#### Data under study
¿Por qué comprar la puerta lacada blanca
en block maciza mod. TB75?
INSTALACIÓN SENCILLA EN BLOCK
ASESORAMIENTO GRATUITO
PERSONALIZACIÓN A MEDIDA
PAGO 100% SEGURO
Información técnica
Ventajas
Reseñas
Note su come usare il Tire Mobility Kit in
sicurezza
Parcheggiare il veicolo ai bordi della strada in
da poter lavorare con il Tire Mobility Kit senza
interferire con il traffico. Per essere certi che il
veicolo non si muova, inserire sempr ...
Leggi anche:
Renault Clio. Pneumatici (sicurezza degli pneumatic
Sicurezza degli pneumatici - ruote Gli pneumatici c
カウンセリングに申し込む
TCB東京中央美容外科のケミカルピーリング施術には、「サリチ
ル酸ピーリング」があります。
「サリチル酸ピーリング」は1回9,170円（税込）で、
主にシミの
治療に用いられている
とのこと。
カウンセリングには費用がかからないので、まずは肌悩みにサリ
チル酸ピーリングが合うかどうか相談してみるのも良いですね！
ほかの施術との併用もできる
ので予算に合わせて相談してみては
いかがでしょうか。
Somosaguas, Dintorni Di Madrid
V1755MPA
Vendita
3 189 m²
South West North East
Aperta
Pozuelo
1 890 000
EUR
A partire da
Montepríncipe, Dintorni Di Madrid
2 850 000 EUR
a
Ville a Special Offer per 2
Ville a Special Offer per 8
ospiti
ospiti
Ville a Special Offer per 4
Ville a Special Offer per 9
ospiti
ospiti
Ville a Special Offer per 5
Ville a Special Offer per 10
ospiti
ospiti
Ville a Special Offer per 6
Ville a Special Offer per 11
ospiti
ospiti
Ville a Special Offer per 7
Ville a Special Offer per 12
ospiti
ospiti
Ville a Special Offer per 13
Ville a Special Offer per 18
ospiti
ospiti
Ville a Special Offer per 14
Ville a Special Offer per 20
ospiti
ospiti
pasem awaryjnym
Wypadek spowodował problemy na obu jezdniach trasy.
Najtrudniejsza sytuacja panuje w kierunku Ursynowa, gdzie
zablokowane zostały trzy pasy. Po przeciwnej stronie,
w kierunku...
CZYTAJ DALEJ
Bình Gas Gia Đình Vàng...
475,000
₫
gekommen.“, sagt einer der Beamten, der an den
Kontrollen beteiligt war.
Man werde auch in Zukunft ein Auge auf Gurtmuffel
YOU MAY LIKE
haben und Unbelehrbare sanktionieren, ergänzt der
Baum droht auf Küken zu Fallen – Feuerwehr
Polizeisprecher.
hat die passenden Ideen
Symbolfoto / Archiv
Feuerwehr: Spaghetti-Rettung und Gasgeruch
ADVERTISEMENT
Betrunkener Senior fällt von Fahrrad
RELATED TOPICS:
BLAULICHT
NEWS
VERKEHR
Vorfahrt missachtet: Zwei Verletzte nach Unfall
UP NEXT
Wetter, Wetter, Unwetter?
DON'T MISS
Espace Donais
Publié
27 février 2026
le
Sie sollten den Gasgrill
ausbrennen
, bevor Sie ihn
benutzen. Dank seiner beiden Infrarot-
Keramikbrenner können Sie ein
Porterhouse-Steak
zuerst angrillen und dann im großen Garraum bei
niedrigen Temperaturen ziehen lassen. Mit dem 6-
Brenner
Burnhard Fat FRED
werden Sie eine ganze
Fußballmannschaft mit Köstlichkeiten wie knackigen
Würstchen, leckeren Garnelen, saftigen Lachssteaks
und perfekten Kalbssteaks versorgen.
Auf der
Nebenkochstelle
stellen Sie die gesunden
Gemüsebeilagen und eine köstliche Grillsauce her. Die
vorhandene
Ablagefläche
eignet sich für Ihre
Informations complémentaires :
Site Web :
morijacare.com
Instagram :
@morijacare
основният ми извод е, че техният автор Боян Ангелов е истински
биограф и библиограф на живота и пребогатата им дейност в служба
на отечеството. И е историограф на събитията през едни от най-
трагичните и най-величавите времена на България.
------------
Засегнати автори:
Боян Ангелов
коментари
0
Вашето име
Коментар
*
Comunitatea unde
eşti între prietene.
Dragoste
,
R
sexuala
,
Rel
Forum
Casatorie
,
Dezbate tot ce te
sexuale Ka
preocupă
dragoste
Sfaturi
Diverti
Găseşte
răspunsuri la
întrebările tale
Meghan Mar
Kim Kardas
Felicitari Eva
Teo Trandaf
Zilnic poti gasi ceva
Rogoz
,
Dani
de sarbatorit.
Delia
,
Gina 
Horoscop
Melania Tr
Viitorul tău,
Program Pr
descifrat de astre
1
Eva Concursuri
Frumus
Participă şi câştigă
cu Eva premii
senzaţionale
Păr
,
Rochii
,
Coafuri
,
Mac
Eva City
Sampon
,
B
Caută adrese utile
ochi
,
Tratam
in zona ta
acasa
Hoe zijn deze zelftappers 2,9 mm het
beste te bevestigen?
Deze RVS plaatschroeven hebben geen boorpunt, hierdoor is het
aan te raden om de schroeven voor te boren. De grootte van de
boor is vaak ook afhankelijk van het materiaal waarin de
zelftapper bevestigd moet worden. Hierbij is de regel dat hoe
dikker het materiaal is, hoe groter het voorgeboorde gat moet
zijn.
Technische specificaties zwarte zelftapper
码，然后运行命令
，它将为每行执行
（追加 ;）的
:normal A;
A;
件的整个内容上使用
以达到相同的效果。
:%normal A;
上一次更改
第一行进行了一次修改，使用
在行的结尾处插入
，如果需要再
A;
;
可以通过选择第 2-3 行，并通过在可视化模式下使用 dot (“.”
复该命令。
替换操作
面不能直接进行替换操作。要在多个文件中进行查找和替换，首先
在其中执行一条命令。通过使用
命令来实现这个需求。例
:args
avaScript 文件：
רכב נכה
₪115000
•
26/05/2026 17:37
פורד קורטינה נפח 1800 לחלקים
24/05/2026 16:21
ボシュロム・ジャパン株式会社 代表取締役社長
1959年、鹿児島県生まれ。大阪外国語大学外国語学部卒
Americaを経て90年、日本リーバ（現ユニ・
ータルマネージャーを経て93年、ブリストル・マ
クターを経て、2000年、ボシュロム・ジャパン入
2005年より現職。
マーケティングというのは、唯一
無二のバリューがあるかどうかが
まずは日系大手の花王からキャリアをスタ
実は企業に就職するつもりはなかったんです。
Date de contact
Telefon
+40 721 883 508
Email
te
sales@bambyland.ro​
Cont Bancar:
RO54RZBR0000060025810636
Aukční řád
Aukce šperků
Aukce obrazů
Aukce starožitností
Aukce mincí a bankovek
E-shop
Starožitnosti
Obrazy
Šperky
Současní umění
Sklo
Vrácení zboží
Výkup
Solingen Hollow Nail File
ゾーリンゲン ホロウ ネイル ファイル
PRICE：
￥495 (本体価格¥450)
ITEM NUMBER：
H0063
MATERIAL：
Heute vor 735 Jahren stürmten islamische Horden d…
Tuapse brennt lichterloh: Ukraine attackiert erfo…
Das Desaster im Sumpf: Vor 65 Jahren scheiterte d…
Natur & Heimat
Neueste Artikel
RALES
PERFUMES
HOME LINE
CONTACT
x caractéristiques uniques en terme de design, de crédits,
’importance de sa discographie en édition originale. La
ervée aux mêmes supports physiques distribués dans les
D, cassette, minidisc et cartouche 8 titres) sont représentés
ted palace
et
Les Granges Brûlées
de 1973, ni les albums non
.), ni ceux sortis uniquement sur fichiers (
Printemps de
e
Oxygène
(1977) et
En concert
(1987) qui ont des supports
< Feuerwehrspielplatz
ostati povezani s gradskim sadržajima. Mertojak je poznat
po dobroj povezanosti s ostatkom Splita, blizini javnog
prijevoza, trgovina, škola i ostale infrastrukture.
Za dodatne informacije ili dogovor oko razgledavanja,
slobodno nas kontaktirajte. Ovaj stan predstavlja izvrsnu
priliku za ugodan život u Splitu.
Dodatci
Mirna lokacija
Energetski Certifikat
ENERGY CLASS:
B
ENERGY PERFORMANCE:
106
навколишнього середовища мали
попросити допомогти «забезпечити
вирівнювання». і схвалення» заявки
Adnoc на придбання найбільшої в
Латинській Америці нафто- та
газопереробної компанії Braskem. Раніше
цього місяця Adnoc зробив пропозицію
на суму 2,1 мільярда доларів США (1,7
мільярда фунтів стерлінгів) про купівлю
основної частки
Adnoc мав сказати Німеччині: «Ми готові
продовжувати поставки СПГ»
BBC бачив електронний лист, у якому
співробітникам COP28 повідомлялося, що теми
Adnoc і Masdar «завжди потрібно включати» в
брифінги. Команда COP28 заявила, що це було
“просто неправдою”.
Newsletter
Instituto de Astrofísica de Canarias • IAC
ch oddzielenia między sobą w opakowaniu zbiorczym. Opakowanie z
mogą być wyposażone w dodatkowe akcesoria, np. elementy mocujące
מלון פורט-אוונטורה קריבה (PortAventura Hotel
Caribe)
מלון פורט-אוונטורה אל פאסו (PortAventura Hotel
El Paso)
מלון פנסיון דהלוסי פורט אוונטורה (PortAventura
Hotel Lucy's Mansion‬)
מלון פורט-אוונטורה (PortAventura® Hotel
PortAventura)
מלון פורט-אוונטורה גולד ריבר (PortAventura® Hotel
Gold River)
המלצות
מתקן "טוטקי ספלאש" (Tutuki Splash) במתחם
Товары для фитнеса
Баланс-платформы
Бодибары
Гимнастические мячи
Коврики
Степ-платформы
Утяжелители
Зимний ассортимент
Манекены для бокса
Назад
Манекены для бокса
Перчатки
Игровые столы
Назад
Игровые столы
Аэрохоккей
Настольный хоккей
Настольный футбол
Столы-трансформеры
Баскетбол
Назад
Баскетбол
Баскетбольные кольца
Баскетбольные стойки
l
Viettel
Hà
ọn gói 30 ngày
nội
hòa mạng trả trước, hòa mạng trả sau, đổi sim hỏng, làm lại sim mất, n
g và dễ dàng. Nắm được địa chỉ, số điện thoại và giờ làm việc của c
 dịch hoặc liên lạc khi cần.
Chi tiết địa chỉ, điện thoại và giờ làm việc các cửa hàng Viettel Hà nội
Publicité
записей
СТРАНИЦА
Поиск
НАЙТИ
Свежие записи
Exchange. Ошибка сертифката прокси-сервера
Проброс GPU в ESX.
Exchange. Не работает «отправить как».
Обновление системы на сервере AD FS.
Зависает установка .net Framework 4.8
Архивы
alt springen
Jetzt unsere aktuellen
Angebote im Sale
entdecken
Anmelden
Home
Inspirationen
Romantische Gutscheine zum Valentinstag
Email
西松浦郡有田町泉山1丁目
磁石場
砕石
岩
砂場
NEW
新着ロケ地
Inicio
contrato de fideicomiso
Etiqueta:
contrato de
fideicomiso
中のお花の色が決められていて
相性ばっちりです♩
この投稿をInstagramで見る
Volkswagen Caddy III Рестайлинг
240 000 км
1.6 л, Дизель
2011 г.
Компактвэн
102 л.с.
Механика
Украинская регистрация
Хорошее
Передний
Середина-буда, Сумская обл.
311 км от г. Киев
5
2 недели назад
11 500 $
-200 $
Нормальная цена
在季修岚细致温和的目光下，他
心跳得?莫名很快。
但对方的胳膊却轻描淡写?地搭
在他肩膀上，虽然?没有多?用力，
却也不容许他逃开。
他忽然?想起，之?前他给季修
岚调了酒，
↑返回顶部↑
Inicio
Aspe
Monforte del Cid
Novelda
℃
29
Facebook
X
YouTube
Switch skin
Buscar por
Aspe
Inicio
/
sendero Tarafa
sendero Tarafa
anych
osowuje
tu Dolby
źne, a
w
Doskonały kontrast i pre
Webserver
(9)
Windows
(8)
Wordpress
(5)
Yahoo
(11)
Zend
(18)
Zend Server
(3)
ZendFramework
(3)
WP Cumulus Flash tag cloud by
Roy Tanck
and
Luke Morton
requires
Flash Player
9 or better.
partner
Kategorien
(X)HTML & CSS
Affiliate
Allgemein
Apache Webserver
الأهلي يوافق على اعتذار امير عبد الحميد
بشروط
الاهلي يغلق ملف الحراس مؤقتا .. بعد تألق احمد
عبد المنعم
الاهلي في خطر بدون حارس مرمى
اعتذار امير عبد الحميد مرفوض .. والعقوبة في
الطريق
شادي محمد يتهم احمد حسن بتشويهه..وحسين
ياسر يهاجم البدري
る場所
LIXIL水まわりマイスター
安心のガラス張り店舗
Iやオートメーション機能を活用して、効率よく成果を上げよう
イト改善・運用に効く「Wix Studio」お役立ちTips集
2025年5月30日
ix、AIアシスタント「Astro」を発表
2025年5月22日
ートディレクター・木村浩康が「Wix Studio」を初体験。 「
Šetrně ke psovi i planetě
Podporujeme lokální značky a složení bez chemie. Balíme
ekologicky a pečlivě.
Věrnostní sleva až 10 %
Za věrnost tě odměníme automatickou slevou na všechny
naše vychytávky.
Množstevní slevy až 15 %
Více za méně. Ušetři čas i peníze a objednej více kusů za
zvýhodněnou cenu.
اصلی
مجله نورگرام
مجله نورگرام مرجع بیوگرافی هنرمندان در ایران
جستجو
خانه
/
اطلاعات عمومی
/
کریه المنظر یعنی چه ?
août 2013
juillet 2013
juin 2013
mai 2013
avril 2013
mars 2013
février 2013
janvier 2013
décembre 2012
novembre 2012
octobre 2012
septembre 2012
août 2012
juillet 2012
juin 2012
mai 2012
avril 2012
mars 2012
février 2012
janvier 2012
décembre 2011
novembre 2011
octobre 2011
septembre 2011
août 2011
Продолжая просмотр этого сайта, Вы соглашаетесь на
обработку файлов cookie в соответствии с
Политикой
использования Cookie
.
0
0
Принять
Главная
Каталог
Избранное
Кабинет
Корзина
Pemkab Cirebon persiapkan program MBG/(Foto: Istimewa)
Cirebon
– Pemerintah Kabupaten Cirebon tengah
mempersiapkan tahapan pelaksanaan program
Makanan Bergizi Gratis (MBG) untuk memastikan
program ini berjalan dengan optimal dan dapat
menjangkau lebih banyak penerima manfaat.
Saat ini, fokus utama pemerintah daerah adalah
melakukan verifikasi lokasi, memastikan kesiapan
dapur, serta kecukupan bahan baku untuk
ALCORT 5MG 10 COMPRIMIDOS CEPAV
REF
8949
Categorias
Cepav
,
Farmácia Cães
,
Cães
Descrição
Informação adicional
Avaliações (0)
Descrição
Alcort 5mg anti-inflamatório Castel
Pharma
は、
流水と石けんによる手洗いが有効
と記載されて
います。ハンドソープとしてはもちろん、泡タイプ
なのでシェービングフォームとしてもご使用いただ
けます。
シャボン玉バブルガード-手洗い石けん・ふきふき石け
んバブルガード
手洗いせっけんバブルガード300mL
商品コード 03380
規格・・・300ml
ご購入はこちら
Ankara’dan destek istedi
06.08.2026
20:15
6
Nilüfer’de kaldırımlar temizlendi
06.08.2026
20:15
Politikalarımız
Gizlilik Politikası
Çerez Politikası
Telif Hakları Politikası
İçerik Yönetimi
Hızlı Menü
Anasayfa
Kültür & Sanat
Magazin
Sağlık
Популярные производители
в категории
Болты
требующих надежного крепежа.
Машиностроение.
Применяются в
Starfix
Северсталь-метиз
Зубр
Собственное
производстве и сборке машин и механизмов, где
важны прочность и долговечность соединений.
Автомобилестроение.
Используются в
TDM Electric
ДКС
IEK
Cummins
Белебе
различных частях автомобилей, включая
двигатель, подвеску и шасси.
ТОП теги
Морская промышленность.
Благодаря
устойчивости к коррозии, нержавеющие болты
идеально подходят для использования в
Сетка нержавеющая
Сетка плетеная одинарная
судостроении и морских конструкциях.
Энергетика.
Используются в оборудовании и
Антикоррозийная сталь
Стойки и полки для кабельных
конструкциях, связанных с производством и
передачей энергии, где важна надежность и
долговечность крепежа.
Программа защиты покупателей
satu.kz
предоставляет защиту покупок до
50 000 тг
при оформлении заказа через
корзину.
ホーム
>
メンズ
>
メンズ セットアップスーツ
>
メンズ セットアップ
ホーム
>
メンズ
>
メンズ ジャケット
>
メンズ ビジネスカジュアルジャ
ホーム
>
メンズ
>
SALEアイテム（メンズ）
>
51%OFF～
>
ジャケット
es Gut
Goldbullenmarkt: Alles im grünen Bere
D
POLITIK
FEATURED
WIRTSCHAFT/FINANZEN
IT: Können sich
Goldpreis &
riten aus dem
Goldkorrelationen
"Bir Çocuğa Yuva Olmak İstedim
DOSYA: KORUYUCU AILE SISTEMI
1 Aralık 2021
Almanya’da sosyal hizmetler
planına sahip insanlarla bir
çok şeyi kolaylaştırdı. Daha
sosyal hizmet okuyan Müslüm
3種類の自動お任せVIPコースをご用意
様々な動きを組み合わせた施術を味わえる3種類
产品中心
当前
########
§ Work instruction
Only lines holding the word "Flash" belong in the answer; copy each one from the material.

§ Reply to the task
WP Cumulus Flash tag cloud by
Flash Player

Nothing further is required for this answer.